*** Material supplied Section Begins ***

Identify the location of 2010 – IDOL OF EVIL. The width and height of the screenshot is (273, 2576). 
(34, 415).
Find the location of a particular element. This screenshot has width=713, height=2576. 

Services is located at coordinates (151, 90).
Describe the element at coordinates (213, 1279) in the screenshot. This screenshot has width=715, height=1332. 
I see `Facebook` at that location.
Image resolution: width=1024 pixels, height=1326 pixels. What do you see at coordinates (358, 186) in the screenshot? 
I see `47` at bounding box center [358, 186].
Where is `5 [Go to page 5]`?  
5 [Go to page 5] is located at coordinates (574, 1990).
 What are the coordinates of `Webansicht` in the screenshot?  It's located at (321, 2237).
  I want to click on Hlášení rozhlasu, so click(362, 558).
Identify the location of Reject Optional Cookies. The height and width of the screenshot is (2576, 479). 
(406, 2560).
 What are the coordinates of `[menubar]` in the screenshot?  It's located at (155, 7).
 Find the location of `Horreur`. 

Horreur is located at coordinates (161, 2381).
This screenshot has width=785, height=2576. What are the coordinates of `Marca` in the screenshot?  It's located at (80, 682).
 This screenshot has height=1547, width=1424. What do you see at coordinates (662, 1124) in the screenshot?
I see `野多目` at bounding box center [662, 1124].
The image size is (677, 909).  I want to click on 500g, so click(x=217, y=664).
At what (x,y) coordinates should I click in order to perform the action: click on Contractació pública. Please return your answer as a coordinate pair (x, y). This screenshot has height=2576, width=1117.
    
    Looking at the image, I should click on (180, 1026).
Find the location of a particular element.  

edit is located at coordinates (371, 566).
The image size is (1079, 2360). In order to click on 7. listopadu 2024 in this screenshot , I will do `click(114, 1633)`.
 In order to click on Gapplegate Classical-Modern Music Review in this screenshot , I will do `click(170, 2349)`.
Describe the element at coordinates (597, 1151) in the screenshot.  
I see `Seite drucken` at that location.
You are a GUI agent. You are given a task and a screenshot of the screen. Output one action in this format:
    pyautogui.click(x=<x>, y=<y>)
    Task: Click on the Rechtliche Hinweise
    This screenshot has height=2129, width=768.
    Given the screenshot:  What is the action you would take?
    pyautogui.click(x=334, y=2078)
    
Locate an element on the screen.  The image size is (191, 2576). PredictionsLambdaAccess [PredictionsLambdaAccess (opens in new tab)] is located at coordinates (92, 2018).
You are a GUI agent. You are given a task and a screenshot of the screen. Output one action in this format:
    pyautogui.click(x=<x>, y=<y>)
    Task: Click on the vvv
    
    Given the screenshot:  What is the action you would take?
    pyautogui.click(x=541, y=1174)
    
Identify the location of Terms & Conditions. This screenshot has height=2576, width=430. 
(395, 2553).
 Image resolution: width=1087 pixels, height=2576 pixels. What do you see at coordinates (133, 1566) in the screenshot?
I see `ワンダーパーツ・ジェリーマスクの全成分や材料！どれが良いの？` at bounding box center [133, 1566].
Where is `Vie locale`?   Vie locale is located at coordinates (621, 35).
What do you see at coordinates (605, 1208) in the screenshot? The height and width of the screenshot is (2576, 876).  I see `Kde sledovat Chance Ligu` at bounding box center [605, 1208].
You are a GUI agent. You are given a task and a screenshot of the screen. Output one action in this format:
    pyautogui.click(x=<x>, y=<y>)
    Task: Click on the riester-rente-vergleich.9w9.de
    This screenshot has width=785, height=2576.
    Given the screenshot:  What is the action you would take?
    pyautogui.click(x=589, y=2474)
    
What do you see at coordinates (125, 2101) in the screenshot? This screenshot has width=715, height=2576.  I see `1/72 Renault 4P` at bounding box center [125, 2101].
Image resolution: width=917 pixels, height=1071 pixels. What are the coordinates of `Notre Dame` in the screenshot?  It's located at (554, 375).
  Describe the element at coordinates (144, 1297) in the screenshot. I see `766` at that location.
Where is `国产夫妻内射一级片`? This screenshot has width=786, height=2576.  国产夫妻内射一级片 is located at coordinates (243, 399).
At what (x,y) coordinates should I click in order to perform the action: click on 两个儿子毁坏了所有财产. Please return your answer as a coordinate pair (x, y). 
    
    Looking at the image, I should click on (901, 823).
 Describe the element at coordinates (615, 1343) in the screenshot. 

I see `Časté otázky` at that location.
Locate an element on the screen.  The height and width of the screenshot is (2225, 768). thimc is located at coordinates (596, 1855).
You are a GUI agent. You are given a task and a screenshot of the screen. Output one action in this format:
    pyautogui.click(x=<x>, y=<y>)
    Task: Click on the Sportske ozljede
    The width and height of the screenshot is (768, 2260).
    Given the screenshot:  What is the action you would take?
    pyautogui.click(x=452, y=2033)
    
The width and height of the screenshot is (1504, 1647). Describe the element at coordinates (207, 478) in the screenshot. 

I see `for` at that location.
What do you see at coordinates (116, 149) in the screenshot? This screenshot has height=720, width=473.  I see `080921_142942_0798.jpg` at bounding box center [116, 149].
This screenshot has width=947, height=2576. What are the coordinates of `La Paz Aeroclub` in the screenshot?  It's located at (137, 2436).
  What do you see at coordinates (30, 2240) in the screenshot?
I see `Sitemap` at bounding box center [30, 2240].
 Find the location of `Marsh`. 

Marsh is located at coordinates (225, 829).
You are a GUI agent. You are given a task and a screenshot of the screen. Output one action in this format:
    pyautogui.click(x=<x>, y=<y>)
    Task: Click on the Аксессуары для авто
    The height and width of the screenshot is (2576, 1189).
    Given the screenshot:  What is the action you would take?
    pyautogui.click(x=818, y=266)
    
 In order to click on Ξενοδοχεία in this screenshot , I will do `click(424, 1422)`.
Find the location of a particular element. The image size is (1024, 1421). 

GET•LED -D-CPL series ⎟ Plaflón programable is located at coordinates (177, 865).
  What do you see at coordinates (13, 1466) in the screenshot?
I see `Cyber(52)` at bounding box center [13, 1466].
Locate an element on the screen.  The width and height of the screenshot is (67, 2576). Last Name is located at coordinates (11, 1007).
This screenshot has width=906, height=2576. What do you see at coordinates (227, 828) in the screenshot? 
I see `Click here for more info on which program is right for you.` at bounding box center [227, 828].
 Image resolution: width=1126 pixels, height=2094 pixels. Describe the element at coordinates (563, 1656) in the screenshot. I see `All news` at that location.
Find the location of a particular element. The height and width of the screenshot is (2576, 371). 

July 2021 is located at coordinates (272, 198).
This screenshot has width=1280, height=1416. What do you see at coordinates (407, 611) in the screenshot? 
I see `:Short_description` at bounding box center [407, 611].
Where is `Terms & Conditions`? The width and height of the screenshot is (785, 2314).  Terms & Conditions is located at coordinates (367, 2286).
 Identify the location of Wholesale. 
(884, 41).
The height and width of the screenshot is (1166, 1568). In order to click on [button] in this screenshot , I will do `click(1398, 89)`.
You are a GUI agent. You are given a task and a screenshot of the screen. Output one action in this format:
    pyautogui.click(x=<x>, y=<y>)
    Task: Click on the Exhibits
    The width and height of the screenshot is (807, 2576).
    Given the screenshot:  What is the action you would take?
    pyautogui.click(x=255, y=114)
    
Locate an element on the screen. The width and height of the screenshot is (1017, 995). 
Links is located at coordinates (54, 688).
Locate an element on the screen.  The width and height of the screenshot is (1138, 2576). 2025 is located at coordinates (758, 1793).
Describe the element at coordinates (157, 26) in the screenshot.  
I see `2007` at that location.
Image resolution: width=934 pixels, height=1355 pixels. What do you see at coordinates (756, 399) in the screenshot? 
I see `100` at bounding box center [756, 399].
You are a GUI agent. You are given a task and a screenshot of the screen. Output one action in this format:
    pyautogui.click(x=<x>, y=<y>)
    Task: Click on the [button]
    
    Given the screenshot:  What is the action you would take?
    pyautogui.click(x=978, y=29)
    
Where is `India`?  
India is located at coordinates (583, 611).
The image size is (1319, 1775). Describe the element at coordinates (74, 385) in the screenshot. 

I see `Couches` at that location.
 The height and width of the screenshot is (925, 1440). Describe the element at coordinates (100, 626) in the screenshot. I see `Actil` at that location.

*** Material supplied Section Ends ***

Problem to work on.
Your task is to transcribe, with no changes, only the lines of the listing above that lie between the line holding "This screenshot has height=2129, width=768." and the line holding "What do you see at coordinates (605, 1208)", inclusive.

Written solution.
    This screenshot has height=2129, width=768.
    Given the screenshot:  What is the action you would take?
    pyautogui.click(x=334, y=2078)
    
Locate an element on the screen.  The image size is (191, 2576). PredictionsLambdaAccess [PredictionsLambdaAccess (opens in new tab)] is located at coordinates (92, 2018).
You are a GUI agent. You are given a task and a screenshot of the screen. Output one action in this format:
    pyautogui.click(x=<x>, y=<y>)
    Task: Click on the vvv
    
    Given the screenshot:  What is the action you would take?
    pyautogui.click(x=541, y=1174)
    
Identify the location of Terms & Conditions. This screenshot has height=2576, width=430. 
(395, 2553).
 Image resolution: width=1087 pixels, height=2576 pixels. What do you see at coordinates (133, 1566) in the screenshot?
I see `ワンダーパーツ・ジェリーマスクの全成分や材料！どれが良いの？` at bounding box center [133, 1566].
Where is `Vie locale`?   Vie locale is located at coordinates (621, 35).
What do you see at coordinates (605, 1208) in the screenshot? The height and width of the screenshot is (2576, 876).  I see `Kde sledovat Chance Ligu` at bounding box center [605, 1208].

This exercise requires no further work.